History for Sale
Bill Hartley salvages some buried heritage
A community may lose its sense of place and cohesion for various reasons. Economic decline or changes to the built environment are two of the most obvious. Sometimes though it can be brought about by the destruction of history: physical symbols that should connect people to their past.
In West Yorkshire there is a former mill town in what was once known as the Heavy Woollen District. This was far from being the quality end of wool textiles production since the town specialised in shoddy; the recovery of waste cloth which could be stripped and then rewoven.

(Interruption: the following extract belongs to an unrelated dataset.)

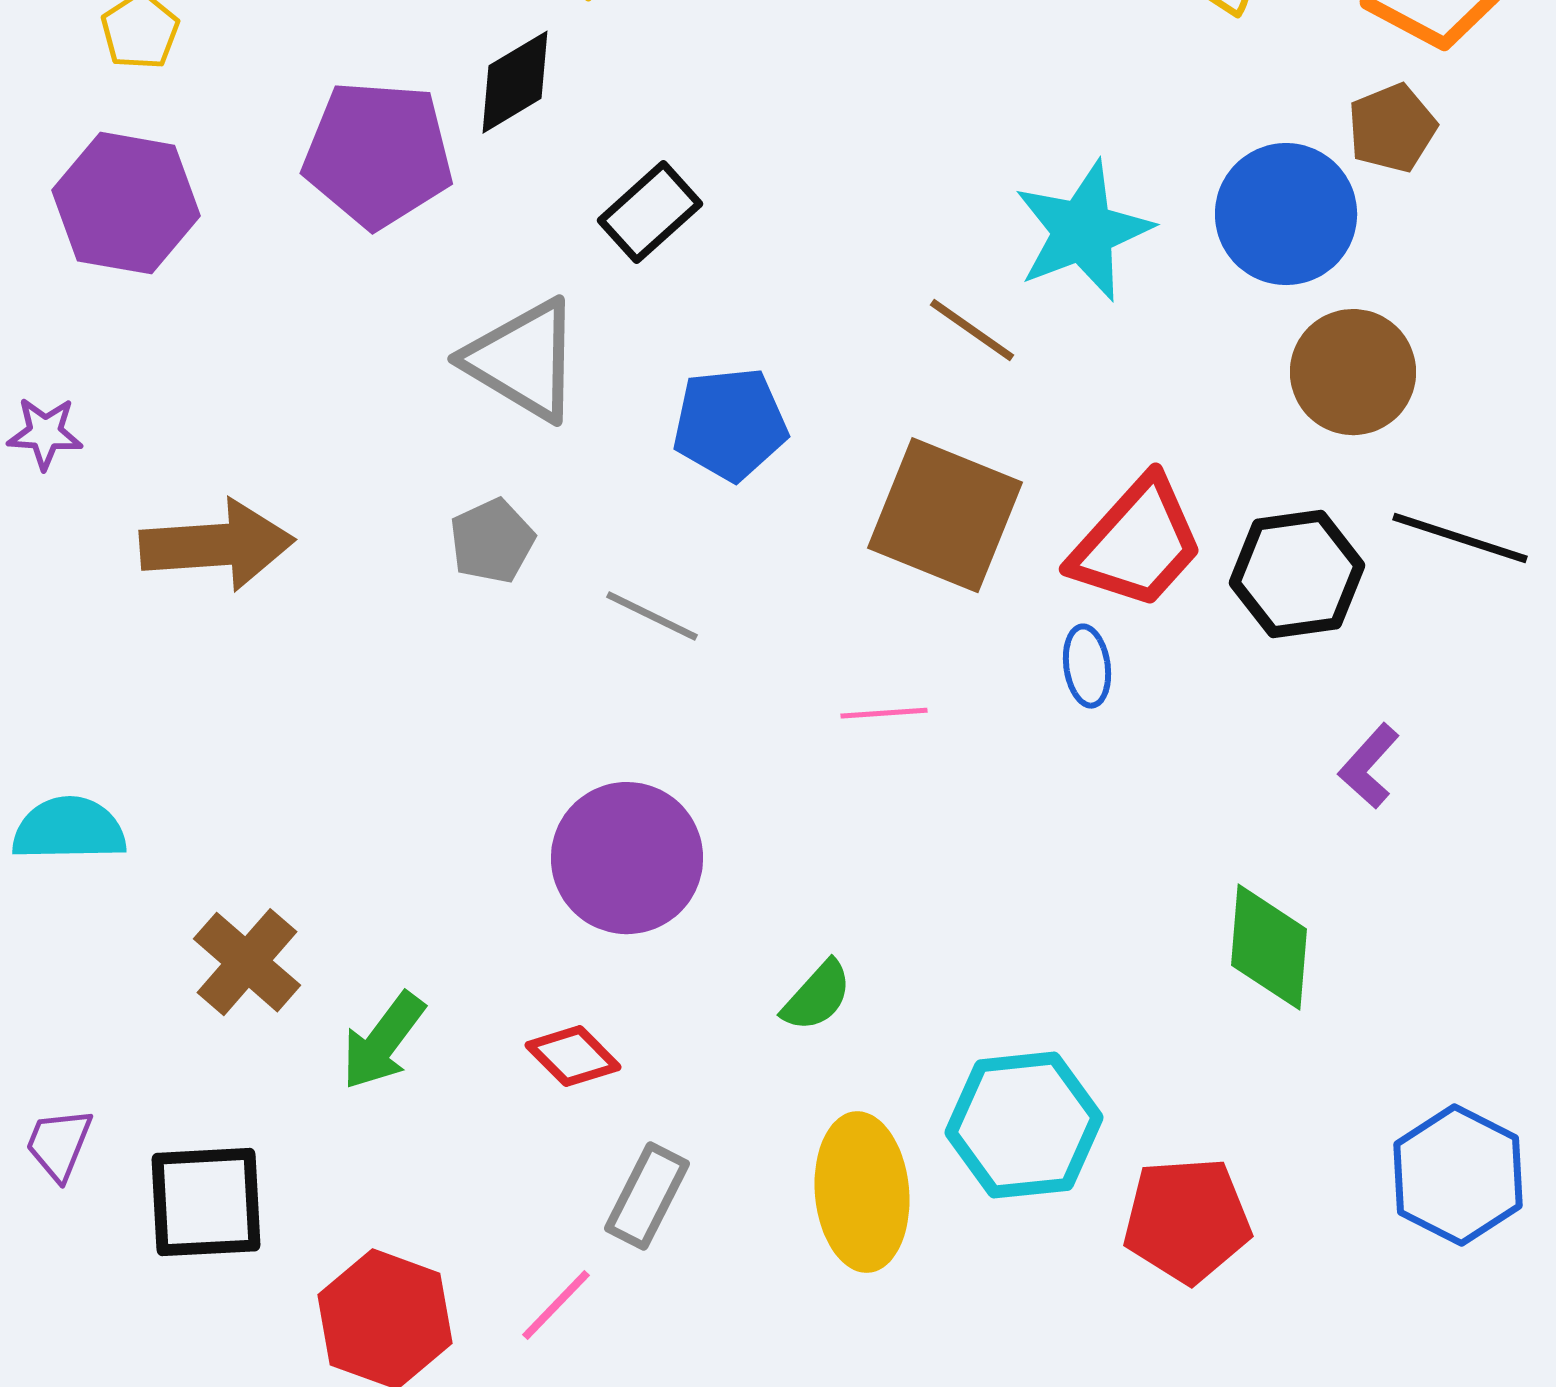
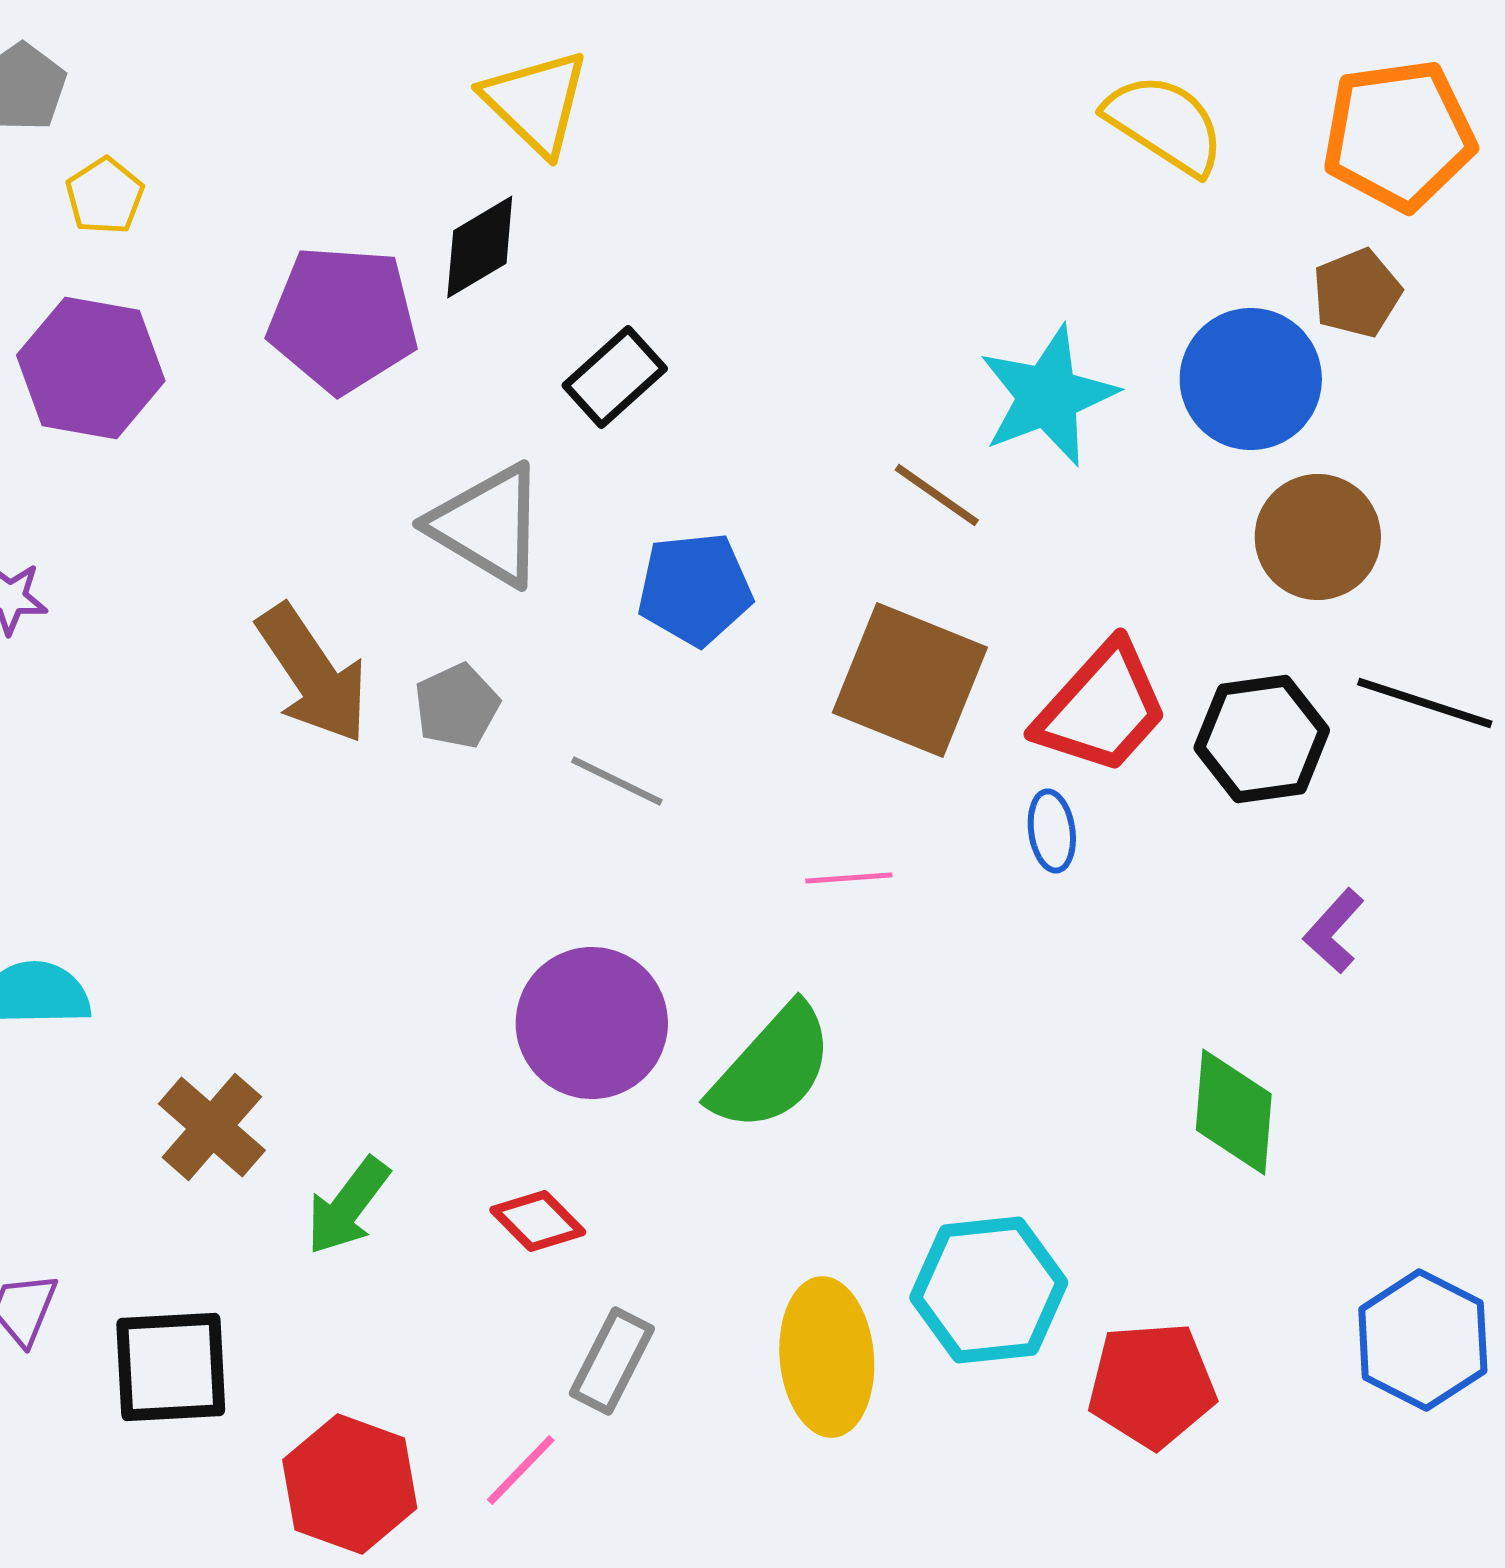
brown arrow: (217, 545) -> (313, 674), moved, turned 60
green semicircle: (817, 996) -> (772, 1068), moved, size x1.8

People old enough to remember the Rag and Bone man will have witnessed the first stage in the process of creating cloth made this way.
This business at the bottom of the wool textiles hierarchy helped the town to expand during the nineteenth century leaving former farm buildings marooned among houses built for textiles workers. Inevitably there was a coal mine, spilling its waste down a slope which created a barrier to further expansion. Then in the early 1880s came a peculiar twist in an otherwise standard tale of Victorian industrial expansion. Despite the best efforts of the colliery to wreck local drainage a mineral spring was discovered and bizarrely an entrepreneur decided this would be the ideal location for a spa.
Unsurprisingly New Harrogate was a failure. It would have been difficult for those taking the waters to avert their gaze from a colliery rapidly gobbling up the remaining farm land for waste disposal. Plus shoddy is the only raw material in weaving which stinks and lots of it was stored close by courtesy of the Victorian Rag and Bone men.
Weaving and coal mining attracted religious non conformism and it was this not the eventual disappearance of the two local trades, which delivered a blow to the community. The county is still littered with large structures which remind us of the size of the congregations these places used to attract and the Baptist church opened in the 1870s was no exception. Next to it a school was built to serve the growing population and so two of the focal points for an industrial community were established. Eventually the school moved to new premises but the Baptist church remained, becoming harder to maintain as the congregation shrank.
The Baptists were on the lookout for smaller and more convenient premises which eventually they found. The old church stood empty for a while until the demolition men moved in. Such buildings are rich in what is called architectural salvage: dressed sandstone, aged brick and of course well seasoned pews polished by generations of worshippers. Bits of it are probably in barn conversions and the like all over the county. A shrewd operator can negotiate a decent deal with the demolition people in exchange for all this salvage and several businesses in West Yorkshire operate to this day on what came out of such buildings.
There was a problem though before the Baptists could finally shut up shop: the churchyard next door. It started to be filled during the high water mark of Victoria’s reign when there was the most money to be made from shoddy and coal. This was reflected in the size and grandeur of some funerary monuments. Lofty obelisks topped by huge urns, box tombs of quasi medieval design and crosses made from silvery granite rather than the local gritstone. Crowded in among these were the family plots with large oblong tombstones designed to be filled by the epitaphs of future generations. And making up the numbers so to speak were the humbler memorials of the other ranks, not just the elderly deceased but victims of industrial accidents and those sad records of infant mortality.
The story came to an end in the 1970s when the last interments were made. Recently enough one might think to ensure the churchyard retained its link with the living. Today however it is gone. Even more strangely the site is covered by housing; dull ‘executive’ designs, monuments in their own way to the last building boom before the crash.
The question is how can a churchyard still in use so recently be obliterated? Under the Disused Burial Grounds Act (1884) which was amended in 1981 it is a requirement that notices be displayed where human remains have been buried in the last fifty years, so that relatives of the deceased may object to any change of use. Interestingly the chief ally in getting round this requirement seems to have been our old friend Health & Safety. The church authorities whilst declaring that no-one ever visited the place (vehemently denied by local people) decided that the churchyard needed to be ‘made safe’ in case one of those massive Victorian monuments might suddenly topple over onto a non existent visitor. However they went further and images are to be found on the internet showing how even modest markers were levelled and smashed. It is a pitiful sight which under different circumstances would have been described as vandalism. What it achieved was the elimination of markers; focal points for the relatives of the deceased, so it was hard to say with certainty where a grave was actually situated. In effect those with an emotional link to the churchyard were defeated at the outset. Without posting a notice of intent the law could be it seems be broken and relatives of the deceased presented with a fait accompli. Articles in the local press told poignant stories of grandparent’s whose graves had now gone, local worthies including a former mayor and even war graves, markers commemorating those who had made it home only to die from wounds.
Following a sale to developers the final act was presumably to clear the remains which could then be disposed of like agricultural waste. A church with a mission to look after the spiritual and moral welfare of local people took this dishonest approach to removing an inconvenience and with it the history of a community.
The story ends with a final horrible irony. Destroy a churchyard and the boundaries go too. The developers were less than thorough and missed a bit. According to another report in the local press there are still 43 bodies down there, with houses and gardens on top.